Neural networks enjoy widespread success in both research and industry and, with the advent of quantum technology, it is a crucial challenge to design quantum neural networks for fully quantum learning tasks. Here we propose a truly quantum analogue of classical neurons, which form quantum feedforward neural networks capable of universal quantum computation. We describe the efficient training of these networks using the fidelity as a cost function, providing both classical and efficient quantum implementations. Our method allows for fast optimisation with reduced memory requirements: the number of qudits required scales with only the width, allowing deep-network optimisation. We benchmark our proposal for the quantum task of learning an unknown unitary and find remarkable generalisation behaviour and a striking robustness to noisy training data.

It is hard to design quantum neural networks able to work with quantum data. Here, the authors propose a noise-robust architecture for a feedforward quantum neural network, with qudits as neurons and arbitrary unitary operations as perceptrons, whose training procedure is efficient in the number of layers.

Machine learning (ML), particularly applied to deep neural networks via the backpropagation algorithm, has enabled a wide spectrum of revolutionary applications ranging from the social to the scientific^{1,2}. Triumphs include the now everyday deployment of handwriting and speech recognition through to applications at the frontier of scientific research^{2–4}. Despite rapid theoretical and practical progress, ML training algorithms are computationally expensive and, now that Moore’s law is faltering, we must contemplate a future with a slower rate of advance^{5}. However, new exciting possibilities are opening up due to the imminent advent of quantum computing devices that directly exploit the laws of quantum mechanics to evade the technological and thermodynamical limits of classical computation^{5}.

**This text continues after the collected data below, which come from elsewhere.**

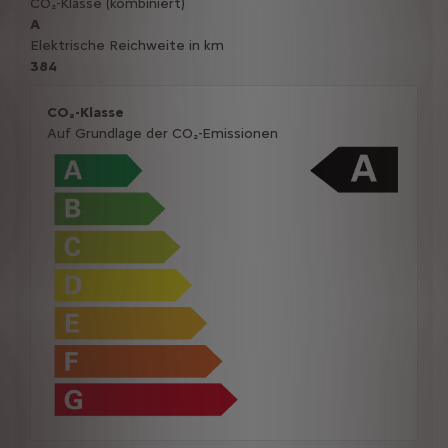
CO₂-Klasse (kombiniert)
A
Elektrische Reichweite in km
384
CO₂-Klasse
Auf Grundlage der CO₂-Emissionen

The exploitation of quantum computing devices to carry out quantum maching learning (QML) is in its initial exploratory stages^{6}. One can exploit classical ML to improve quantum tasks (“QC” ML, see refs. ^{7,8} for a discussion of this terminology) such as the simulation of many-body systems^{9}, adaptive quantum computation^{10} or quantum metrology^{11}, or one can exploit quantum algorithms to speed up classical ML (“CQ” ML)^{12–15}, or, finally, one can exploit quantum computing devices to carry out learning tasks with quantum data (“QQ” ML)^{16–24}. A good review on this topic can be found in ref. ^{25}. Particularly relevant to the present work is the recent paper of Verdon et al.^{26}, where quantum learning of parametrised unitary operations is carried out coherently. The task of learning an unknown unitary was also studied in a different setting in ref. ^{27}, where the authors focussed on storing the unitary in a quantum memory while having a limited amount of resources. This was later generalised to probabilistic protocols in ref. ^{28}. There are still many challenging open problems left for QML, particularly, the task of developing quantum algorithms for learning tasks involving quantum data.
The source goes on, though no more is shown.